**EXERCISE INPUT**
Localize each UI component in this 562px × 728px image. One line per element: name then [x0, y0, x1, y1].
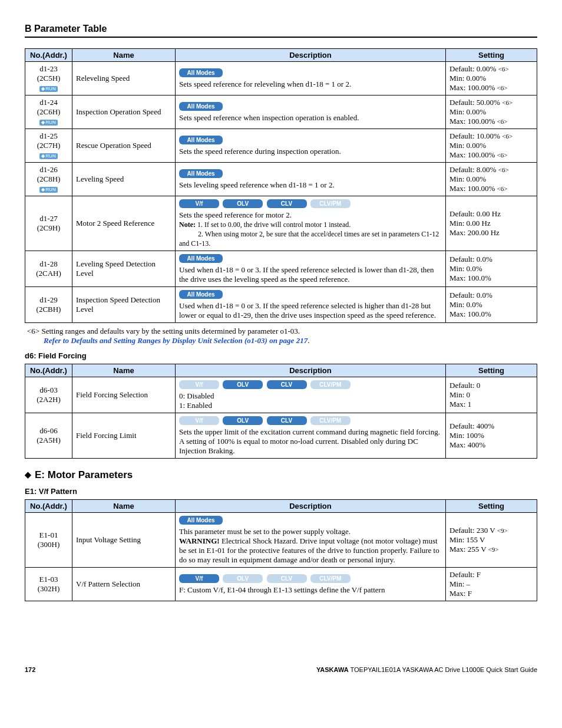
table-row: d1-23 (2C5H) RUN Releveling Speed All Mo… [25, 62, 537, 95]
param-desc: V/f OLV CLV CLV/PM Sets the speed refere… [176, 196, 446, 251]
col-name: Name [72, 49, 176, 62]
param-setting: Default: 50.00% <6> Min: 0.00% Max: 100.… [446, 95, 537, 129]
setting-min: Min: 0.0% [449, 264, 482, 273]
param-setting: Default: 0.00% <6> Min: 0.00% Max: 100.0… [446, 62, 537, 95]
desc-text: Sets speed reference for releveling when… [179, 80, 351, 88]
param-id: d6-06 [39, 426, 57, 435]
mode-olv-badge: OLV [223, 199, 263, 208]
param-addr: (2C8H) [37, 174, 61, 183]
param-setting: Default: 10.00% <6> Min: 0.00% Max: 100.… [446, 129, 537, 163]
ref-note: <6> [502, 133, 513, 140]
param-name: Input Voltage Setting [72, 513, 176, 568]
param-name: Inspection Operation Speed [72, 95, 176, 129]
ref-note: <9> [488, 546, 499, 553]
col-no: No.(Addr.) [25, 49, 72, 62]
desc-text: 1: Enabled [179, 401, 212, 410]
param-name: Leveling Speed [72, 163, 176, 196]
mode-clv-badge: CLV [267, 199, 307, 208]
setting-max: Max: F [449, 589, 472, 598]
setting-default: Default: 0.0% [449, 255, 492, 263]
setting-max: Max: 100.0% [449, 274, 491, 282]
param-name: Field Forcing Limit [72, 413, 176, 459]
section-e-header: ◆E: Motor Parameters [25, 469, 537, 481]
table-row: E1-01 (300H) Input Voltage Setting All M… [25, 513, 537, 568]
setting-default: Default: 50.00% [449, 98, 502, 107]
footnote-link[interactable]: Refer to Defaults and Setting Ranges by … [44, 336, 308, 345]
subsection-d6: d6: Field Forcing [25, 351, 537, 360]
mode-clvpm-badge: CLV/PM [310, 199, 351, 208]
param-setting: Default: 0.00 Hz Min: 0.00 Hz Max: 200.0… [446, 196, 537, 251]
setting-max: Max: 100.00% [449, 184, 497, 193]
table-row: d1-27 (2C9H) Motor 2 Speed Reference V/f… [25, 196, 537, 251]
mode-clv-badge: CLV [267, 380, 307, 389]
mode-olv-badge: OLV [223, 416, 263, 425]
note-label: Note: [179, 220, 197, 229]
desc-text: Sets speed reference when inspection ope… [179, 113, 359, 122]
parameter-table-d6: No.(Addr.) Name Description Setting d6-0… [25, 364, 537, 459]
ref-note: <6> [497, 118, 508, 125]
setting-min: Min: 0.00% [449, 74, 486, 83]
setting-max: Max: 400% [449, 440, 485, 449]
desc-text: This parameter must be set to the power … [179, 527, 351, 536]
ref-note: <6> [498, 65, 509, 73]
table-row: d1-25 (2C7H) RUN Rescue Operation Speed … [25, 129, 537, 163]
ref-note: <6> [498, 166, 509, 173]
ref-note: <6> [502, 99, 513, 106]
col-set: Setting [446, 500, 537, 513]
param-desc: V/f OLV CLV CLV/PM F: Custom V/f, E1-04 … [176, 568, 446, 601]
setting-min: Min: 0 [449, 390, 470, 399]
table-row: d1-29 (2CBH) Inspection Speed Detection … [25, 287, 537, 323]
desc-text: Used when d1-18 = 0 or 3. If the speed r… [179, 301, 436, 319]
col-desc: Description [176, 49, 446, 62]
param-addr: (2C6H) [37, 107, 61, 116]
setting-default: Default: 0.00% [449, 64, 498, 73]
mode-all-badge: All Modes [179, 254, 223, 263]
mode-all-badge: All Modes [179, 169, 223, 178]
parameter-table-d1: No.(Addr.) Name Description Setting d1-2… [25, 48, 537, 323]
parameter-table-e1: No.(Addr.) Name Description Setting E1-0… [25, 499, 537, 601]
mode-olv-badge: OLV [223, 380, 263, 389]
mode-olv-badge: OLV [223, 574, 263, 583]
param-addr: (300H) [38, 540, 60, 549]
run-badge: RUN [39, 86, 57, 92]
setting-max: Max: 100.00% [449, 150, 497, 159]
param-name: Inspection Speed Detection Level [72, 287, 176, 323]
setting-default: Default: 0.00 Hz [449, 209, 501, 218]
note-line: 1. If set to 0.00, the drive will contro… [197, 220, 351, 229]
param-addr: (2CBH) [37, 305, 61, 314]
col-desc: Description [176, 364, 446, 377]
param-desc: All Modes Sets speed reference when insp… [176, 95, 446, 129]
setting-max: Max: 100.00% [449, 83, 497, 92]
setting-min: Min: 155 V [449, 535, 485, 544]
mode-clv-badge: CLV [267, 416, 307, 425]
desc-text: Sets the speed reference for motor 2. [179, 210, 292, 219]
warning-label: WARNING! [179, 536, 220, 545]
col-no: No.(Addr.) [25, 364, 72, 377]
param-no: d6-03 (2A2H) [25, 377, 72, 413]
param-id: d1-25 [39, 131, 57, 140]
setting-default: Default: 230 V [449, 526, 497, 535]
param-no: E1-03 (302H) [25, 568, 72, 601]
table-header-row: No.(Addr.) Name Description Setting [25, 49, 537, 62]
ref-note: <6> [497, 185, 508, 192]
ref-note: <6> [497, 151, 508, 159]
param-desc: All Modes Sets leveling speed reference … [176, 163, 446, 196]
desc-text: F: Custom V/f, E1-04 through E1-13 setti… [179, 585, 385, 594]
setting-min: Min: 0.0% [449, 300, 482, 309]
param-setting: Default: 400% Min: 100% Max: 400% [446, 413, 537, 459]
param-id: d1-27 [39, 214, 57, 223]
table-header-row: No.(Addr.) Name Description Setting [25, 500, 537, 513]
col-set: Setting [446, 49, 537, 62]
table-header-row: No.(Addr.) Name Description Setting [25, 364, 537, 377]
param-id: E1-01 [39, 531, 58, 539]
mode-all-badge: All Modes [179, 290, 223, 299]
param-setting: Default: 0.0% Min: 0.0% Max: 100.0% [446, 287, 537, 323]
table-row: d1-26 (2C8H) RUN Leveling Speed All Mode… [25, 163, 537, 196]
setting-min: Min: 0.00% [449, 141, 486, 150]
mode-clvpm-badge: CLV/PM [310, 574, 351, 583]
param-no: d6-06 (2A5H) [25, 413, 72, 459]
param-addr: (2C9H) [37, 223, 61, 232]
mode-all-badge: All Modes [179, 68, 223, 77]
param-setting: Default: 230 V <9> Min: 155 V Max: 255 V… [446, 513, 537, 568]
table-row: d1-28 (2CAH) Leveling Speed Detection Le… [25, 251, 537, 287]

**WHAT THIS TASK INVOLVES**
Produce an exact copy of each line of data, skipping embedded images.

**RESPONSE TO THIS TASK**
Localize each UI component in this 562px × 728px image. One line per element: name then [x0, y0, x1, y1].
table-row: d1-23 (2C5H) RUN Releveling Speed All Mo… [25, 62, 537, 95]
param-desc: V/f OLV CLV CLV/PM Sets the speed refere… [176, 196, 446, 251]
col-name: Name [72, 49, 176, 62]
param-setting: Default: 50.00% <6> Min: 0.00% Max: 100.… [446, 95, 537, 129]
setting-min: Min: 0.0% [449, 264, 482, 273]
param-setting: Default: 0.00% <6> Min: 0.00% Max: 100.0… [446, 62, 537, 95]
desc-text: Sets speed reference for releveling when… [179, 80, 351, 88]
param-id: d6-06 [39, 426, 57, 435]
mode-olv-badge: OLV [223, 199, 263, 208]
param-addr: (2C8H) [37, 174, 61, 183]
param-setting: Default: 10.00% <6> Min: 0.00% Max: 100.… [446, 129, 537, 163]
ref-note: <6> [502, 133, 513, 140]
param-name: Input Voltage Setting [72, 513, 176, 568]
param-name: Inspection Operation Speed [72, 95, 176, 129]
ref-note: <9> [488, 546, 499, 553]
col-no: No.(Addr.) [25, 49, 72, 62]
desc-text: 1: Enabled [179, 401, 212, 410]
param-name: Leveling Speed [72, 163, 176, 196]
mode-clv-badge: CLV [267, 199, 307, 208]
setting-max: Max: F [449, 589, 472, 598]
setting-default: Default: 0.0% [449, 255, 492, 263]
setting-max: Max: 100.0% [449, 274, 491, 282]
param-name: Field Forcing Limit [72, 413, 176, 459]
section-e-header: ◆E: Motor Parameters [25, 469, 537, 481]
table-row: E1-01 (300H) Input Voltage Setting All M… [25, 513, 537, 568]
setting-default: Default: 50.00% [449, 98, 502, 107]
footnote-link[interactable]: Refer to Defaults and Setting Ranges by … [44, 336, 308, 345]
subsection-d6: d6: Field Forcing [25, 351, 537, 360]
mode-clvpm-badge: CLV/PM [310, 199, 351, 208]
param-setting: Default: 0.00 Hz Min: 0.00 Hz Max: 200.0… [446, 196, 537, 251]
setting-max: Max: 100.00% [449, 184, 497, 193]
table-row: d1-27 (2C9H) Motor 2 Speed Reference V/f… [25, 196, 537, 251]
mode-clv-badge: CLV [267, 380, 307, 389]
mode-olv-badge: OLV [223, 416, 263, 425]
note-label: Note: [179, 220, 197, 229]
desc-text: Sets speed reference when inspection ope… [179, 113, 359, 122]
parameter-table-d6: No.(Addr.) Name Description Setting d6-0… [25, 364, 537, 459]
ref-note: <6> [497, 118, 508, 125]
setting-min: Min: 0.00% [449, 74, 486, 83]
setting-max: Max: 400% [449, 440, 485, 449]
desc-text: This parameter must be set to the power … [179, 527, 351, 536]
ref-note: <6> [498, 65, 509, 73]
table-row: d1-25 (2C7H) RUN Rescue Operation Speed … [25, 129, 537, 163]
ref-note: <6> [498, 166, 509, 173]
ref-note: <6> [502, 99, 513, 106]
col-set: Setting [446, 500, 537, 513]
param-desc: V/f OLV CLV CLV/PM F: Custom V/f, E1-04 … [176, 568, 446, 601]
setting-min: Min: 0 [449, 390, 470, 399]
table-row: d1-29 (2CBH) Inspection Speed Detection … [25, 287, 537, 323]
desc-text: Used when d1-18 = 0 or 3. If the speed r… [179, 301, 436, 319]
col-desc: Description [176, 49, 446, 62]
param-addr: (2C6H) [37, 107, 61, 116]
setting-default: Default: 0.00% [449, 64, 498, 73]
mode-all-badge: All Modes [179, 254, 223, 263]
mode-all-badge: All Modes [179, 169, 223, 178]
parameter-table-d1: No.(Addr.) Name Description Setting d1-2… [25, 48, 537, 323]
parameter-table-e1: No.(Addr.) Name Description Setting E1-0… [25, 499, 537, 601]
mode-olv-badge: OLV [223, 380, 263, 389]
mode-olv-badge: OLV [223, 574, 263, 583]
param-addr: (300H) [38, 540, 60, 549]
run-badge: RUN [39, 86, 57, 92]
setting-max: Max: 100.00% [449, 150, 497, 159]
param-name: Inspection Speed Detection Level [72, 287, 176, 323]
setting-default: Default: 0.00 Hz [449, 209, 501, 218]
note-line: 1. If set to 0.00, the drive will contro… [197, 220, 351, 229]
param-addr: (2CBH) [37, 305, 61, 314]
col-desc: Description [176, 364, 446, 377]
param-desc: All Modes Sets speed reference when insp… [176, 95, 446, 129]
setting-max: Max: 100.00% [449, 83, 497, 92]
setting-min: Min: 155 V [449, 535, 485, 544]
mode-clv-badge: CLV [267, 416, 307, 425]
desc-text: Sets the speed reference for motor 2. [179, 210, 292, 219]
warning-label: WARNING! [179, 536, 220, 545]
col-no: No.(Addr.) [25, 364, 72, 377]
param-no: d6-03 (2A2H) [25, 377, 72, 413]
param-id: d1-25 [39, 131, 57, 140]
setting-default: Default: 230 V [449, 526, 497, 535]
param-no: E1-03 (302H) [25, 568, 72, 601]
table-header-row: No.(Addr.) Name Description Setting [25, 49, 537, 62]
ref-note: <6> [497, 185, 508, 192]
ref-note: <6> [497, 151, 508, 159]
param-desc: All Modes Sets leveling speed reference … [176, 163, 446, 196]
desc-text: F: Custom V/f, E1-04 through E1-13 setti… [179, 585, 385, 594]
setting-min: Min: 0.0% [449, 300, 482, 309]
param-setting: Default: 400% Min: 100% Max: 400% [446, 413, 537, 459]
param-id: d1-27 [39, 214, 57, 223]
table-header-row: No.(Addr.) Name Description Setting [25, 500, 537, 513]
col-set: Setting [446, 49, 537, 62]
table-header-row: No.(Addr.) Name Description Setting [25, 364, 537, 377]
param-id: E1-01 [39, 531, 58, 539]
mode-all-badge: All Modes [179, 290, 223, 299]
param-setting: Default: 0.0% Min: 0.0% Max: 100.0% [446, 287, 537, 323]
table-row: d1-26 (2C8H) RUN Leveling Speed All Mode… [25, 163, 537, 196]
setting-min: Min: 0.00% [449, 141, 486, 150]
mode-clvpm-badge: CLV/PM [310, 574, 351, 583]
param-no: d6-06 (2A5H) [25, 413, 72, 459]
param-addr: (2C9H) [37, 223, 61, 232]
mode-all-badge: All Modes [179, 68, 223, 77]
param-setting: Default: 230 V <9> Min: 155 V Max: 255 V… [446, 513, 537, 568]
table-row: d1-28 (2CAH) Leveling Speed Detection Le… [25, 251, 537, 287]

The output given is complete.